The study by Makerere University School of Public Health (MSPH) shows most health facilities across the country lack anti-venom drugs to treat snakebites.
The study also revealed that men are at the greatest risk of being bitten by snakes.
“All districts in Uganda report snake bites although most cases are reported to lower health facilities and yet National Drug Authority stocks the anti-venom drugs only at the hospital levels of health centre IVs,” Ms Suzan Kizito, the lead researcher, said in Kampala.
“Snakebites should be included in the master plan of neglected tropical diseases because it was deserted until June 2017 by World Health Organisation,” she said.
Ms Kizito added that there is still a need to educate the public about anti-venom use because the first aid they have to give when someone is bitten by a snake is diverse and the community member may not know which is appropriate for use.

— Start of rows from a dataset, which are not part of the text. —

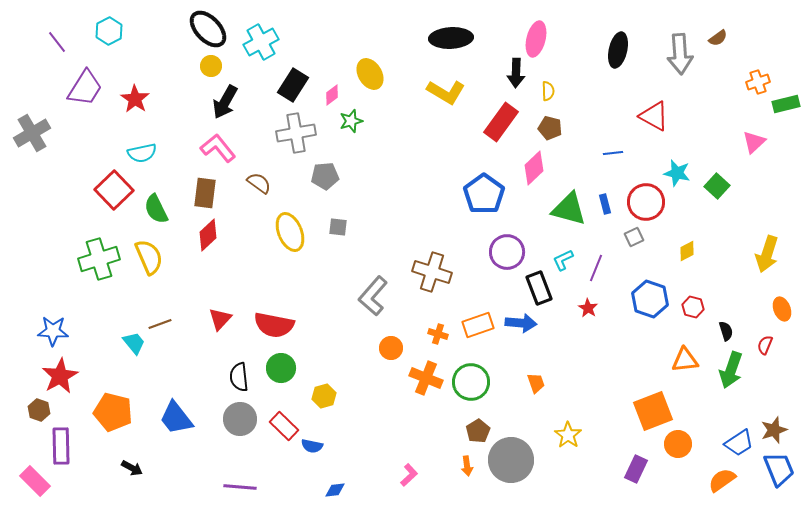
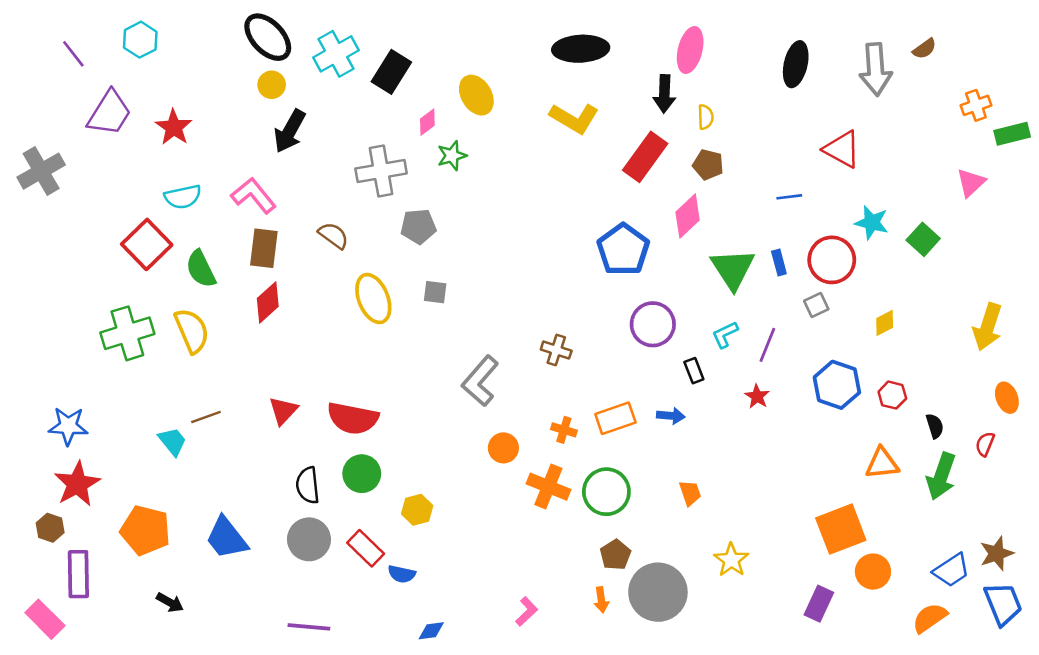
black rectangle: (293, 85) -> (391, 72), moved
pink L-shape: (218, 148) -> (254, 196), moved
green triangle: (569, 209) -> (733, 269), turned 42
brown cross: (432, 272) -> (556, 350), size x0.6
black rectangle: (539, 288) -> (694, 371), size x0.6
blue arrow: (521, 323) -> (671, 416), size x0.7

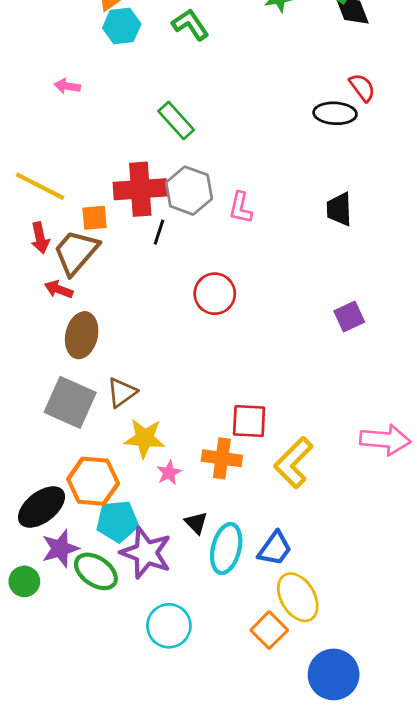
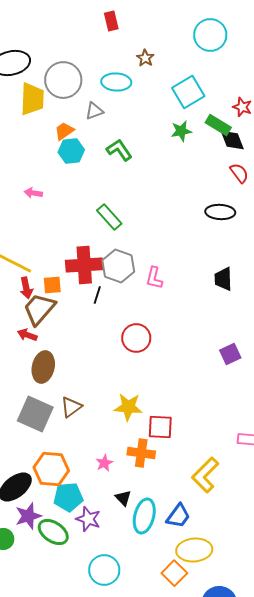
red semicircle: (362, 88) -> (239, 173), moved
red arrow: (40, 238) -> (26, 288), moved
yellow star: (145, 438) -> (128, 407), moved
yellow L-shape: (293, 463) -> (205, 475), moved
purple star: (146, 553) -> (88, 519), size x0.7
yellow ellipse: (298, 597) -> (194, 550), turned -64

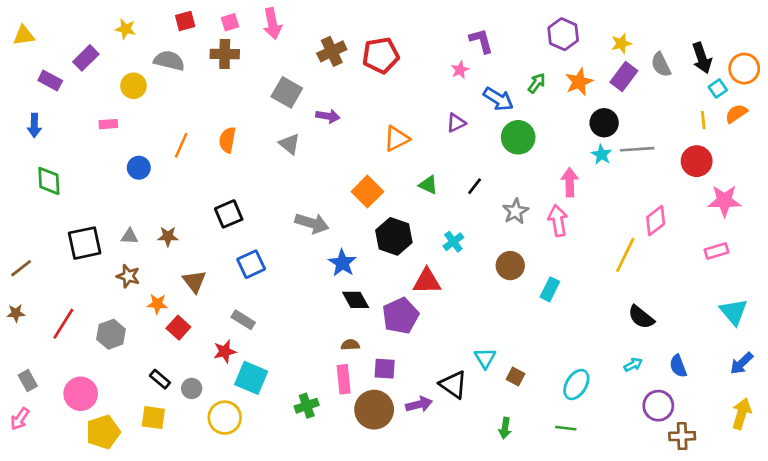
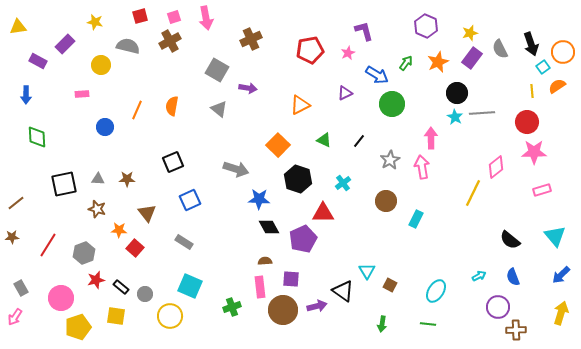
brown cross: (225, 54) -> (170, 41), turned -30
red pentagon: (381, 55) -> (310, 50), moved
pink star: (724, 201) -> (534, 152), moved
blue star: (342, 263) -> (259, 199), turned -30
black semicircle: (641, 317) -> (510, 240), moved
red star: (225, 351) -> (96, 280), moved

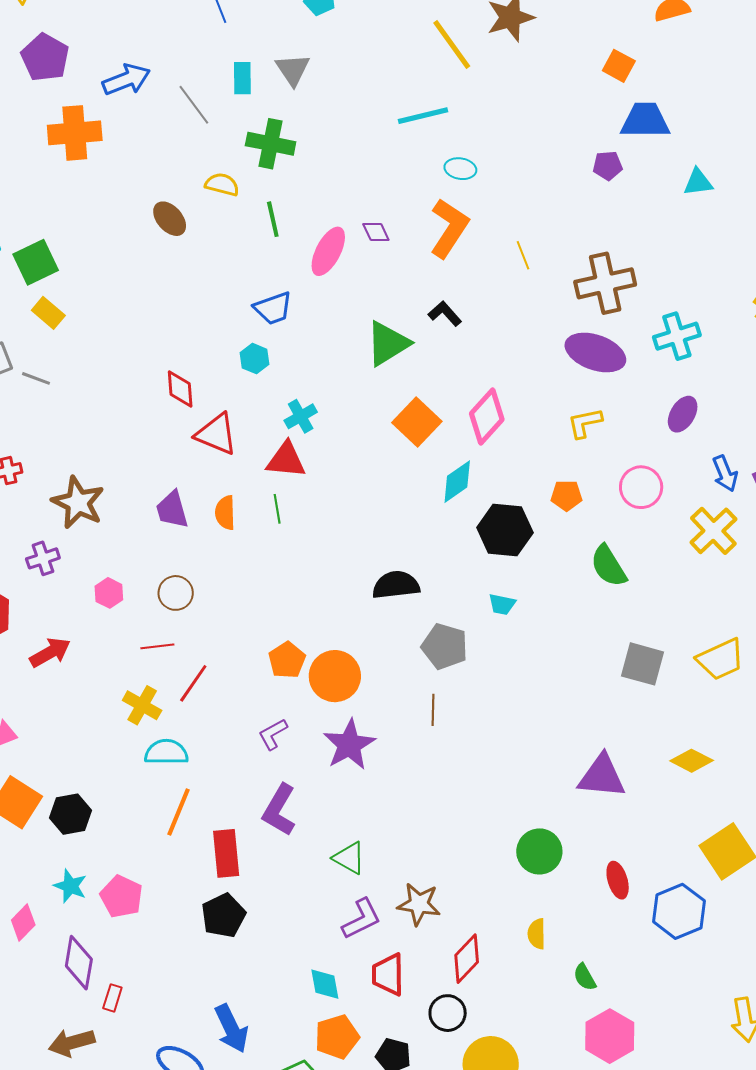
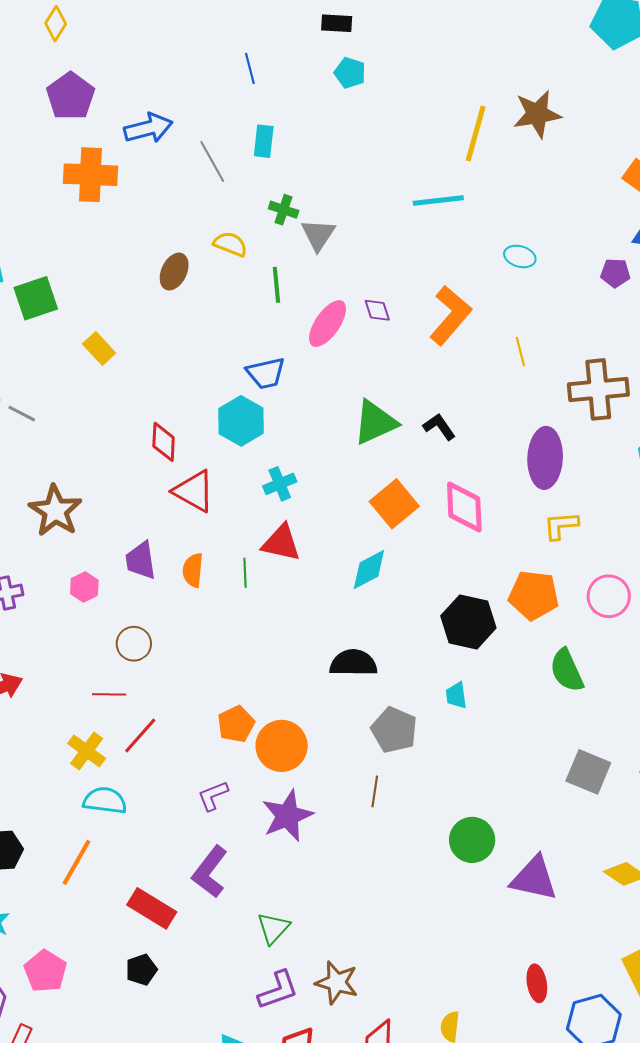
yellow line: (452, 45) -> (476, 134), turned 44
gray triangle: (293, 70) -> (318, 235), moved
green cross: (271, 144) -> (284, 210), size x0.6
cyan ellipse: (460, 169) -> (520, 256), moved
brown ellipse: (170, 219) -> (174, 272), turned 60
yellow rectangle: (48, 313) -> (99, 349), moved
black L-shape: (445, 314) -> (439, 427), moved
purple ellipse: (595, 353) -> (545, 458), moved, turned 66
cyan hexagon: (254, 359) -> (241, 421), size x1.6
pink diamond: (487, 416) -> (464, 507), turned -52
red triangle: (286, 460) -> (281, 543), moved
cyan diamond: (457, 482) -> (369, 570), moved
orange pentagon: (566, 495) -> (534, 595), size x1.6
brown star: (78, 503) -> (55, 511), moved
pink hexagon: (109, 593) -> (84, 587), moved
cyan trapezoid: (502, 604) -> (456, 695), turned 64
orange line: (178, 812) -> (77, 862), moved
green circle: (539, 851) -> (472, 840), moved
red rectangle: (226, 853) -> (152, 908), turned -60
green triangle: (349, 858) -> (273, 928), turned 36
pink pentagon: (121, 897) -> (45, 971), moved
black pentagon: (223, 915) -> (141, 970), size x0.7

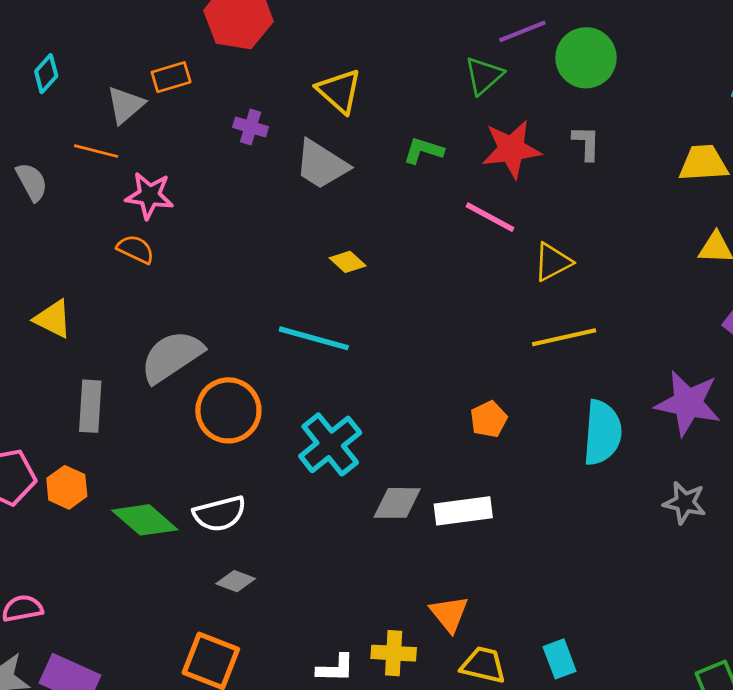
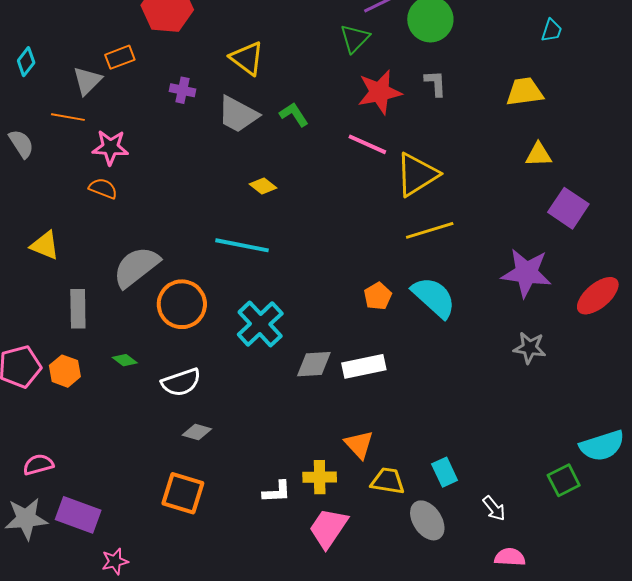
green L-shape: (423, 151) -> (294, 114), moved, turned 44
yellow triangle: (553, 262) -> (417, 175), size x1.5
cyan semicircle: (602, 433) -> (434, 297), moved, turned -48
green diamond: (145, 520) -> (125, 360), moved, size x0.5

Dr Patrick Tusiime, the Commissioner National Disease Control from the Ministry of Health, said they have not neglected the problem but the government does not have adequate stock of the drugs at all health facilities.
“Partly what causes the shortage is budgetary constraints, the anti-venom drugs are very expensive and when you look at the budget for the health sector, the needs are so many,” Dr Tumusiime said.
However, Dr John Kamulegeya, a fellow at MSPH, said despite budgetary constraints, government should prioritise some of these tropical diseases even though they are rarely reported to health facilities.
Cases of snakebite
In Uganda, a snakebite research carried out by Health Action International (HAI), a global health non-governmental orgnisation, in partnership with the Coalition for Health Promotion and Social Development (HEPS-Uganda), showed a total of 593 snakebite cases in more than 144 health facilities were reported in six months.
The research that was carried out between October 2017 and March 2018 also indicated that 92 per cent of the healthcare workers have not received any training in treating snakebites, while only 4 per cent of the facilities stock anti-venom drugs.
However, the total number of snakebite cases, as well as deaths recorded in Uganda on an annual basis, remains unknown as no research has been conducted and 70 per cent is estimated to go unreported.